In our desire for Perfect, how often do we fail to recognize and support Good?
A discussion on Facebook a couple of days ago has been occupying lots of my brain space since. Dan Savage wrote an article decrying the Salvation Army’s discrimination against LGBT people and families in need, and calling on readers to refrain from putting money in the red kettles which support the organization. The article was widely reposted, and the motion seconded by several people I love and respect.
I usually agree with Dan Savage. I think he deserves a humanitarian award for founding the It Gets Better Project in 2010. I think discrimination on the basis of sexual orientation is wrong, and I believe in marriage equality for all. But I think a more balanced assessment of the Salvation Army’s work is warranted.
The Salvation Army is an overtly evangelical Christian organization. They are right up front about their foundation in religious beliefs, and they refer to their various programs as their “ministries”. As with many religious organizations, they believe homosexual practice is forbidden by scripture. According to their website, “The Salvation Army believes, therefore, that Christians whose sexual orientation is primarily or exclusively same-sex are called upon to embrace celibacy as a way of life.”
They also condemn the mistreatment or abuse of anyone based on sexual orientation. To quote again “…there is no scriptural support for demeaning or mistreating anyone for reason of his or her sexual orientation. The Salvation Army opposes any such abuse.”
That’s not to say the many stories of discrimination are not true. As in any organization, decisions made by local people at the point of service may not comply with the stated policy of the organization. But the stated policy is “…the services of The Salvation Army are available to all who qualify, without regard to sexual orientation.”
Several years ago, my beloved younger brother fell into the dark hole of addiction. He had no money. He had no health insurance. My mother was able to get him into a Salvation Army residential treatment program, followed by time in a Salvation Army halfway house. It is not an exaggeration to say that these programs saved his life. I will forever be grateful to the Salvation Army for making these services available to my family.
In a perfect world, such services would be available to all, regardless of income, race, gender, sexual orientation or religious belief. This is not a perfect world.
As a privately funded organization, the Salvation Army has every right to impose any criteria they choose on the provision of services. Their overriding mission is the promotion of their interpretation of the Christian religion. In pursuit of that mission, they make decisions about services based on their stated values. While I may disagree with these decisions, I support their right to make them.
We all impose our values on others when we decide whom to help. We all judge. We all discriminate. I know people who will give a dollar to a homeless woman with children, but not to a single, apparently healthy man. Others will happily give food, but not cash, because “they’ll just spend it on drugs.” Every time we make a decision to help or not to help, we are discriminating based on our values and perceptions.
Privately funded organizations have the same right.
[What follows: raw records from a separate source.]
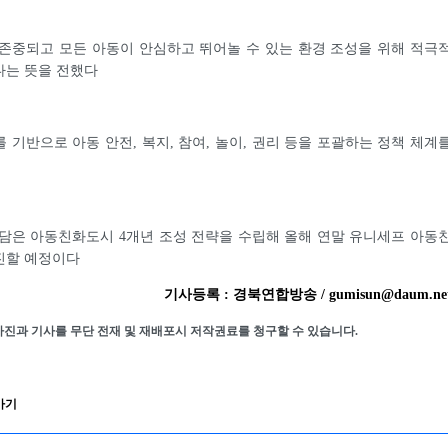
존중되고 모든 아동이 안심하고 뛰어놀 수 있는 환경 조성을 위해 적극
다는 뜻을 전했다
 기반으로 아동 안전, 복지, 참여, 놀이, 권리 등을 포괄하는 정책 체계
담은 아동친화도시 4개년 조성 전략을 수립해 올해 연말 유니세프 아동
진할 예정이다
기사등록 : 경북연합방송 / gumisun@daum.ne
사진과 기사를 무단 전재 및 재배포시 저작권료를 청구할 수 있습니다.
가기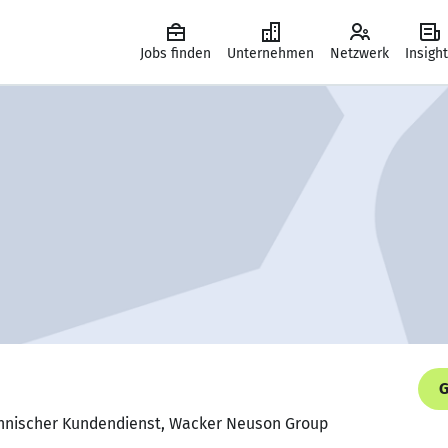
Jobs finden
Unternehmen
Netzwerk
Insigh
G
echnischer Kundendienst, Wacker Neuson Group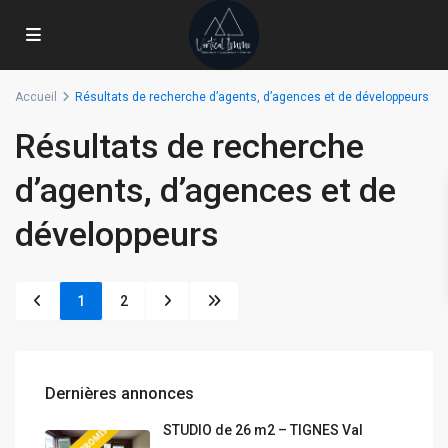
Accueil
Résultats de recherche d’agents, d’agences et de développeurs
Résultats de recherche
d’agents, d’agences et de
développeurs
1
2
Dernières annonces
STUDIO de 26 m2 – TIGNES Val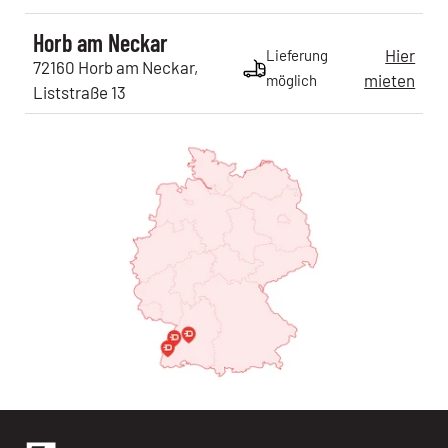
Horb am Neckar
Hier
Lieferung
72160
Horb am Neckar
,
mieten
möglich
Liststraße
13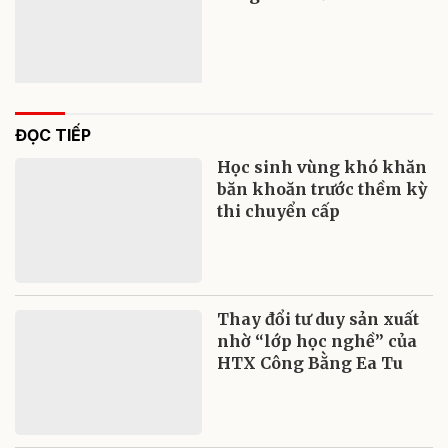
ĐỌC TIẾP
Học sinh vùng khó khăn
băn khoăn trước thềm kỳ
thi chuyển cấp
Thay đổi tư duy sản xuất
nhờ “lớp học nghề” của
HTX Công Bằng Ea Tu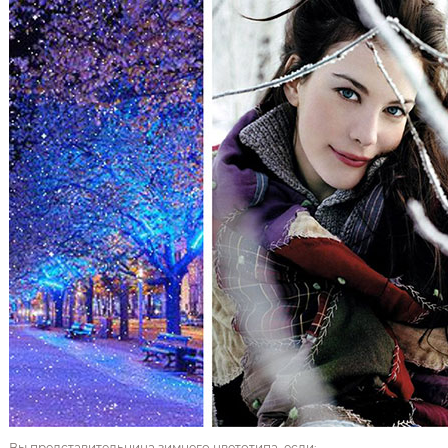
Вы представительница зимнего цветотипа, если: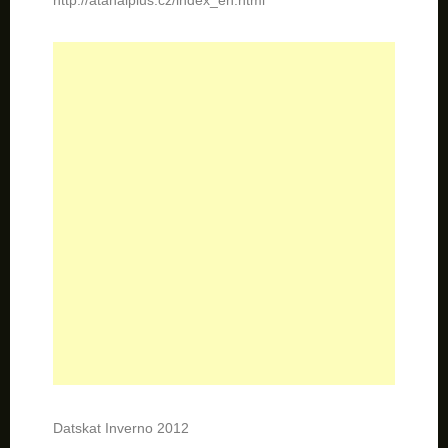
Datskat Inverno 2012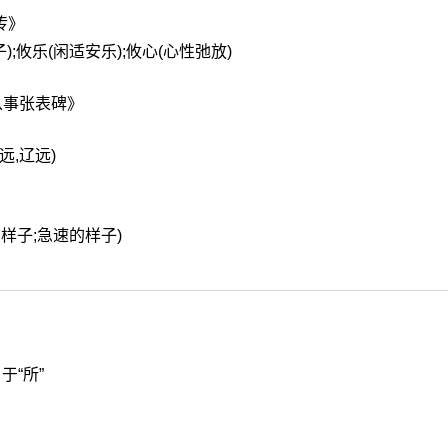
传》
);攸乐(闲适安乐);攸心(心性弛放)
从事张表碑》
》
遥远,辽远)
的样子;急速的样子)
于“所”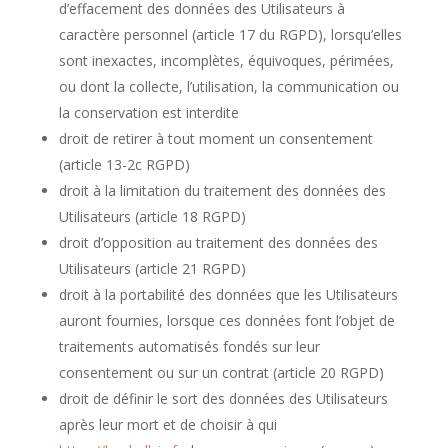
d’effacement des données des Utilisateurs à
caractère personnel (article 17 du RGPD), lorsqu’elles
sont inexactes, incomplètes, équivoques, périmées,
ou dont la collecte, l’utilisation, la communication ou
la conservation est interdite
droit de retirer à tout moment un consentement
(article 13-2c RGPD)
droit à la limitation du traitement des données des
Utilisateurs (article 18 RGPD)
droit d’opposition au traitement des données des
Utilisateurs (article 21 RGPD)
droit à la portabilité des données que les Utilisateurs
auront fournies, lorsque ces données font l’objet de
traitements automatisés fondés sur leur
consentement ou sur un contrat (article 20 RGPD)
droit de définir le sort des données des Utilisateurs
après leur mort et de choisir à qui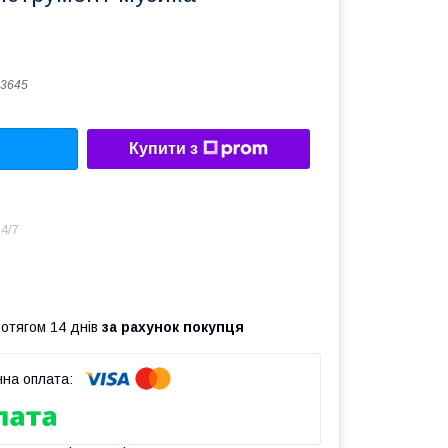
3645
Купити з
4/7
ротягом 14 днів
за рахунок покупця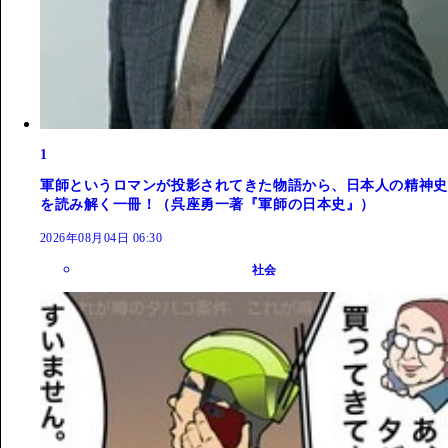
1
軍師というロマンが投影されてきた物語から、日本人の精神史
を読み解く一冊！（呉座勇一著『軍師の日本史』）
2026年08月04日 06:30
社会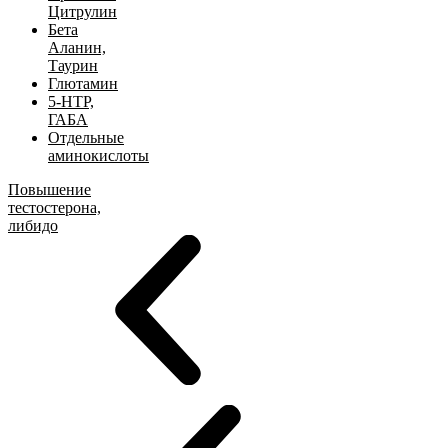
Цитрулин
Бета
Аланин,
Таурин
Глютамин
5-HTP,
ГАБА
Отдельные
аминокислоты
Повышение
тестостерона,
либидо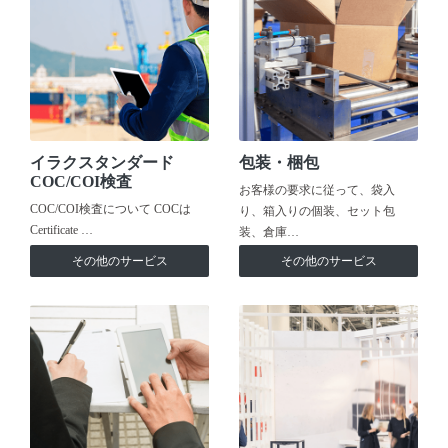
イラクスタンダード
包装・梱包
COC/COI検査
お客様の要求に従って、袋入
COC/COI検査について COCは
り、箱入りの個装、セット包
Certificate …
装、倉庫…
その他のサービス
その他のサービス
A free dental clinic for low-income children can decide not to provide services to anyone over the age of 18. A shelter for woman with children can choose to exclude single dads. An employment referral service can decide they will work only with those over age 50, or only with Veterans. And the Salvation Army can choose not to support gay rights.
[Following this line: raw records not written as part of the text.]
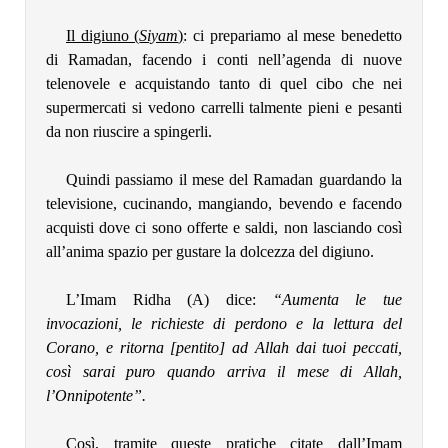
Il digiuno (
Siyam
)
: ci prepariamo al mese benedetto
di Ramadan, facendo i conti nell’agenda di nuove
telenovele e acquistando tanto di quel cibo che nei
supermercati si vedono carrelli talmente pieni e pesanti
da non riuscire a spingerli.
Quindi passiamo il mese del Ramadan guardando la
televisione, cucinando, mangiando, bevendo e facendo
acquisti dove ci sono offerte e saldi, non lasciando così
all’anima spazio per gustare la dolcezza del digiuno.
L’Imam Ridha (A) dice:
“Aumenta le tue
invocazioni, le richieste di perdono e la lettura del
Corano, e ritorna [pentito] ad Allah dai tuoi peccati,
così sarai puro quando arriva il mese di Allah,
l’Onnipotente”.
Così, tramite queste pratiche citate dall’Imam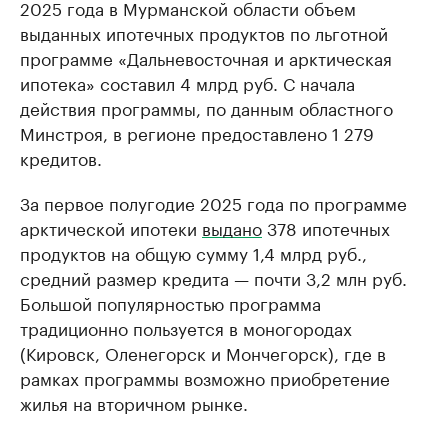
2025 года в Мурманской области объем
выданных ипотечных продуктов по льготной
программе «Дальневосточная и арктическая
ипотека» составил 4 млрд руб. С начала
действия программы, по данным областного
Минстроя, в регионе предоставлено 1 279
кредитов.
За первое полугодие 2025 года по программе
арктической ипотеки
выдано
378 ипотечных
продуктов на общую сумму 1,4 млрд руб.,
средний размер кредита — почти 3,2 млн руб.
Большой популярностью программа
традиционно пользуется в моногородах
(Кировск, Оленегорск и Мончегорск), где в
рамках программы возможно приобретение
жилья на вторичном рынке.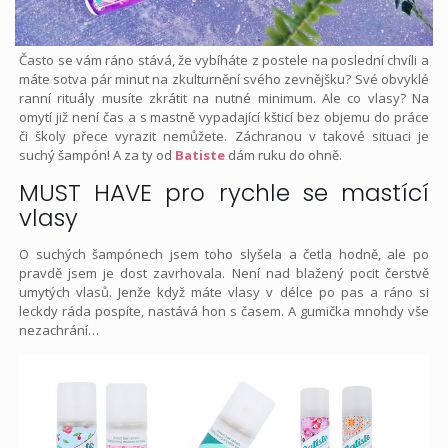
Často se vám ráno stává, že vybíháte z postele na poslední chvíli a
máte sotva pár minut na zkulturnění svého zevnějšku? Své obvyklé
ranní rituály musíte zkrátit na nutné minimum. Ale co vlasy? Na
omytí již není čas a s mastně vypadající kšticí bez objemu do práce
či školy přece vyrazit nemůžete. Záchranou v takové situaci je
suchý šampón! A za ty od
Batiste
dám ruku do ohně.
MUST HAVE pro rychle se mastící
vlasy
O suchých šampónech jsem toho slyšela a četla hodně, ale po
pravdě jsem je dost zavrhovala. Není nad blažený pocit čerstvě
umytých vlasů. Jenže když máte vlasy v délce po pas a ráno si
leckdy ráda pospíte, nastává hon s časem. A gumička mnohdy vše
nezachrání…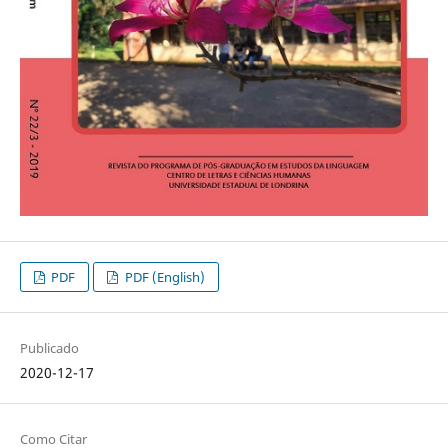
PDF
PDF (English)
Publicado
2020-12-17
Como Citar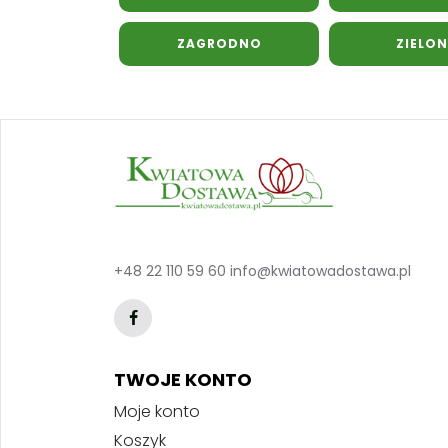
ZAGRODNO
ZIELON
+48 22 110 59 60
info@kwiatowadostawa.pl
TWOJE KONTO
Moje konto
Koszyk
Is this perfect? No. In a perfect world, there would not be so much need for charitable services. In a perfect world, those who do need would be able to get the care they need, no questions asked.
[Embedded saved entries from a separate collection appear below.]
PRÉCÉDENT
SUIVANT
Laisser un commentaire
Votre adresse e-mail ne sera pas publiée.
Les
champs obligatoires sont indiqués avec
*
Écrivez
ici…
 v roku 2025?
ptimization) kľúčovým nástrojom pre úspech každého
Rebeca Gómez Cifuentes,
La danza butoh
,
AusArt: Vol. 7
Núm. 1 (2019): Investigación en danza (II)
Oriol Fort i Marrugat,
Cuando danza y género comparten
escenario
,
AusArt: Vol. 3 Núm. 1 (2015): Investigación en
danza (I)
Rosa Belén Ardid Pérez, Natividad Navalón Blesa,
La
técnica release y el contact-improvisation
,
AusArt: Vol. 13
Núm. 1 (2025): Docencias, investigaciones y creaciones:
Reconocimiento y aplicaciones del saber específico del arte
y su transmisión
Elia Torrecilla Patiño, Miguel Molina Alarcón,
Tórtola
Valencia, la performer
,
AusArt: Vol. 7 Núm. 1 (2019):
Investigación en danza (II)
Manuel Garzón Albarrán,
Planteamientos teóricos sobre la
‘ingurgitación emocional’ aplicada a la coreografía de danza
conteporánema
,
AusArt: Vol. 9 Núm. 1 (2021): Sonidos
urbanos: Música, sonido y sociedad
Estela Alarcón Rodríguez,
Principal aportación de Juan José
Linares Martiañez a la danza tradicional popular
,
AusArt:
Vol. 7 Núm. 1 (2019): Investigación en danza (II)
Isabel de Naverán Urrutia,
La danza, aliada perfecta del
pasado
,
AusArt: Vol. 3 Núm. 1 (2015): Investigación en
In our desire to reach that perfect world, let’s not overlook the imperfect, but good that surrounds us. The Salvation Army provides essential, life-saving services to many, if not to all. If they were gone tomorrow, would there be alternative, non-discriminatory organizations available to pick up the slack? In our quest to have our LGBT brothers and sisters treated equally, would we deny people like my brother the services they need?
In order to have equal treatment for all, we need to fund organizations that have real equality as a core value. If you choose to walk past the red kettle, don’t just put the coins back in your pocket. Do your research and find organizations that provide similar services without discrimination. Put your money and time into organizations that share your values, so they have the wherewithal to put those values into practice.
As for me, I’ll continue to be grateful to the Salvation Army and to put money in the kettle in hopes that help will be available for someone else's brother when he needs it. I’ll also donate to secular organizations that promote tolerance and equality. And I’ll defend your right to choose where to put your time and money in accordance with your values and beliefs.
At this cold, dark time of year, may the light and warmth of charity shine on you. May you share your abundance with those who are less fortunate. And may your heart by merry and bright.